THE INPUT START

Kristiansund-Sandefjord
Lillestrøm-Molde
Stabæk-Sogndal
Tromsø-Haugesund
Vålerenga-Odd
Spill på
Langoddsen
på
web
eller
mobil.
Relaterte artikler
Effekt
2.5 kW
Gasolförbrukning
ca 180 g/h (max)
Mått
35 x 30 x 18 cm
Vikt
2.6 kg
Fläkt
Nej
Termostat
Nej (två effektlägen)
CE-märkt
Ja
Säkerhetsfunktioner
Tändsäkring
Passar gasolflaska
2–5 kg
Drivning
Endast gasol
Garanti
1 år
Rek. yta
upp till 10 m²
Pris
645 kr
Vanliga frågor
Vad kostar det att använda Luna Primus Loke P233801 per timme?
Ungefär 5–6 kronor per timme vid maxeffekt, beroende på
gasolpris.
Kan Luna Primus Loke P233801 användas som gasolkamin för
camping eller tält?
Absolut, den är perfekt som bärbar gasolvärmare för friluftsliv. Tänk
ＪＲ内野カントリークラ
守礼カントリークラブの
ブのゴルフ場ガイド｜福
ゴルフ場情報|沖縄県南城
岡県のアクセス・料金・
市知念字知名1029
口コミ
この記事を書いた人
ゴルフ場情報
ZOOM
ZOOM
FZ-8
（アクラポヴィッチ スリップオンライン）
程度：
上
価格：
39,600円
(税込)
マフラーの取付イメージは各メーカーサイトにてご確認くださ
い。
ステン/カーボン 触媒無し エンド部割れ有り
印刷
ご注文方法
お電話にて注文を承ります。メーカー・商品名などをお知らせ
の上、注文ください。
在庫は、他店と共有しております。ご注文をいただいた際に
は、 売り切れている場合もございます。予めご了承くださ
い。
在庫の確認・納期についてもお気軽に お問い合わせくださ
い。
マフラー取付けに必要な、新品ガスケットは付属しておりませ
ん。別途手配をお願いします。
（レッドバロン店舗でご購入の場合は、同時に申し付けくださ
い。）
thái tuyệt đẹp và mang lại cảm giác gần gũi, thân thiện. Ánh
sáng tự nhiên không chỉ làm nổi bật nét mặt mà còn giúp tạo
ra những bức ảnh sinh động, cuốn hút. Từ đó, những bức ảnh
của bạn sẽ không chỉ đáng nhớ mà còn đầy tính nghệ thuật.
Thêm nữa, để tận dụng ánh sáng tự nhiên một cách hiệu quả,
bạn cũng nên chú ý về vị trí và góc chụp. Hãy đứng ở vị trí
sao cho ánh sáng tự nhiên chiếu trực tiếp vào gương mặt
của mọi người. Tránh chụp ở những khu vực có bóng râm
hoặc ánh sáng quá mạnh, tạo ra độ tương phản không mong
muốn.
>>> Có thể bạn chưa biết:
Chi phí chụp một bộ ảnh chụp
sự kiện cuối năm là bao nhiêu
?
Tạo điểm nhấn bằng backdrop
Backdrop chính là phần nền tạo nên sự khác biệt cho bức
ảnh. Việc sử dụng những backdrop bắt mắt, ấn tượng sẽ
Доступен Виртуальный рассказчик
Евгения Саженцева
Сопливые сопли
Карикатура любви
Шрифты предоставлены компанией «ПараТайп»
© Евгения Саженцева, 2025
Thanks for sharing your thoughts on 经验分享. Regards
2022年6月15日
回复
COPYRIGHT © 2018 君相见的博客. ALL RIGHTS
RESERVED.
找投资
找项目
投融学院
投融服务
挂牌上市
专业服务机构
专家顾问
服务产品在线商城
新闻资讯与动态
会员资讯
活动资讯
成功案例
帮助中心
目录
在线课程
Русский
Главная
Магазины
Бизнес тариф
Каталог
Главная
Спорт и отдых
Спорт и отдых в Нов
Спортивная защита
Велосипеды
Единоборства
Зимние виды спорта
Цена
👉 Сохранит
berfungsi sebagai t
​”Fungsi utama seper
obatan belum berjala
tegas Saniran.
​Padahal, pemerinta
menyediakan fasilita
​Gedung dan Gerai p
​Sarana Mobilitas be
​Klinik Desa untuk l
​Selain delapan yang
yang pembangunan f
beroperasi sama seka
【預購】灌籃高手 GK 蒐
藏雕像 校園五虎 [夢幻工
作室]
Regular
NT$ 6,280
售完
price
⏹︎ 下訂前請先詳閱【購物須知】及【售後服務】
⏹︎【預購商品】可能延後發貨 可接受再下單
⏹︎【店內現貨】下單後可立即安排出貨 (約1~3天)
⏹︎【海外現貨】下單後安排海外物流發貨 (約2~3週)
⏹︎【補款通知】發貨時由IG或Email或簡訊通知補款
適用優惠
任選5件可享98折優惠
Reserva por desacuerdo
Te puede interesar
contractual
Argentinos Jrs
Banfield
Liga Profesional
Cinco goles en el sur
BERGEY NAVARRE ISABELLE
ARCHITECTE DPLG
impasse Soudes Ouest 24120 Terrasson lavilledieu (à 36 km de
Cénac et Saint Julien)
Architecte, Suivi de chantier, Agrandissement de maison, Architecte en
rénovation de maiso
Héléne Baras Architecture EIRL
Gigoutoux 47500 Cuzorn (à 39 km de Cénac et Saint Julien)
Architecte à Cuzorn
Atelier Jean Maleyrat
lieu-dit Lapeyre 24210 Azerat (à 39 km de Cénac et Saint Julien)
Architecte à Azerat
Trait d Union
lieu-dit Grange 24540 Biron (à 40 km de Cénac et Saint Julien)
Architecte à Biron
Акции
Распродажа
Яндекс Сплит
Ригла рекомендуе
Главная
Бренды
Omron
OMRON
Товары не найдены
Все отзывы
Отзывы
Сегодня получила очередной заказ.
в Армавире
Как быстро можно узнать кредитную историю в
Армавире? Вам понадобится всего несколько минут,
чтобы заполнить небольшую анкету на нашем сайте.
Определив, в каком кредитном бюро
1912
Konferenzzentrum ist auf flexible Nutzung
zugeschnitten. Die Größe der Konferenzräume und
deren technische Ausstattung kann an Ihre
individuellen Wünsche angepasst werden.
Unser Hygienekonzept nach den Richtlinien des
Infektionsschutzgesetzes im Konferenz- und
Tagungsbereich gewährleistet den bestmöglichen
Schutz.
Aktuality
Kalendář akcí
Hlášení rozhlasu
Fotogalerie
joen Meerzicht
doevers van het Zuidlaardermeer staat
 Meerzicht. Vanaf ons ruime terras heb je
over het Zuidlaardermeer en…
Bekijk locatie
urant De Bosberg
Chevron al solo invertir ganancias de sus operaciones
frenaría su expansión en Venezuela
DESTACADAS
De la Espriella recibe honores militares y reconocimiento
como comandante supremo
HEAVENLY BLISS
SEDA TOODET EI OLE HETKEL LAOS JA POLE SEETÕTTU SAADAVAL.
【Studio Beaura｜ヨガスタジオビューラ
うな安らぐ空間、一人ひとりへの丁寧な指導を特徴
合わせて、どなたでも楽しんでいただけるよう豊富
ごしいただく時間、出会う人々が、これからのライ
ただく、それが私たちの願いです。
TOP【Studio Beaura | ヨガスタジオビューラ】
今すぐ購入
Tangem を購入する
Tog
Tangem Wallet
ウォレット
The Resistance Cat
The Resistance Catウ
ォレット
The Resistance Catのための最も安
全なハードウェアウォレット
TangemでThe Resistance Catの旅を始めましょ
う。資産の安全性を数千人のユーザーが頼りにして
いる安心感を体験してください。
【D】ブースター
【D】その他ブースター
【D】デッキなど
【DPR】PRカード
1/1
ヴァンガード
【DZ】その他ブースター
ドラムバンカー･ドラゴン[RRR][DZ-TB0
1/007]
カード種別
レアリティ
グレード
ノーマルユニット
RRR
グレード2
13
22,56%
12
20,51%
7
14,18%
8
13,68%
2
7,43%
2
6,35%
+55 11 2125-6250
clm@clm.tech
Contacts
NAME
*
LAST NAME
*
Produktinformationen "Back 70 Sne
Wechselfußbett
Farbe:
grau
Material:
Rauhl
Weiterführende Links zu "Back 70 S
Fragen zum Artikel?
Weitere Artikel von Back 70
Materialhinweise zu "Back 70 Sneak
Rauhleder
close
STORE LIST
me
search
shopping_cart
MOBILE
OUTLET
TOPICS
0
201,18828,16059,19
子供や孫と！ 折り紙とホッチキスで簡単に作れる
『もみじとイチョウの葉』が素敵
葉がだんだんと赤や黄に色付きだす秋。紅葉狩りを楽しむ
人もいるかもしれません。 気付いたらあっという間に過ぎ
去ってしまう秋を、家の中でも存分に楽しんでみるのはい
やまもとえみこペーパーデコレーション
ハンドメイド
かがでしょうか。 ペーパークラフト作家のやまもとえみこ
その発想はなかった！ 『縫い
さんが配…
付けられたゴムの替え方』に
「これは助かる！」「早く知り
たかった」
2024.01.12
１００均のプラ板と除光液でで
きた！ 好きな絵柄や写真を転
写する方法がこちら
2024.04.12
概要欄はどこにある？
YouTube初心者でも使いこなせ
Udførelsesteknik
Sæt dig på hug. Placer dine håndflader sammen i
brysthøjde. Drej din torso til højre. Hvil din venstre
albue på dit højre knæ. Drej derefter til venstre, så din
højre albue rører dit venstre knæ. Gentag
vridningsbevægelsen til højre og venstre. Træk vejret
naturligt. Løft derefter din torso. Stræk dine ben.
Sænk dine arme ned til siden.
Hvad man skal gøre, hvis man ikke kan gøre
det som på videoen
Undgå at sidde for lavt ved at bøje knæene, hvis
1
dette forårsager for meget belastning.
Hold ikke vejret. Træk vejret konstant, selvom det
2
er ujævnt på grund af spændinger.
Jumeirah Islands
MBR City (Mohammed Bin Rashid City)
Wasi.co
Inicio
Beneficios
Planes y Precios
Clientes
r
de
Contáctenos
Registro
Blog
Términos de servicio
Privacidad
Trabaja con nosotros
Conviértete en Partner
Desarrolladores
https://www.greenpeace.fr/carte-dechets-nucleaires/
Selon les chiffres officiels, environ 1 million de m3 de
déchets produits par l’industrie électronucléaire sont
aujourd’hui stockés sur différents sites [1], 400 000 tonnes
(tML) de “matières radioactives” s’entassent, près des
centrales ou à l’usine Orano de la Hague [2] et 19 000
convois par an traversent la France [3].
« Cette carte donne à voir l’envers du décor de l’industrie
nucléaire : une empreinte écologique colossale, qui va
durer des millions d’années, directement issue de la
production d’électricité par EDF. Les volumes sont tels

THE INPUT END

▶ **ABOUT THIS EXERCISE**
Search the preceding listing for "Beaura", then copy every line that holds it.

▶ **RESPONSE TO THIS TASK**
【Studio Beaura｜ヨガスタジオビューラ
TOP【Studio Beaura | ヨガスタジオビューラ】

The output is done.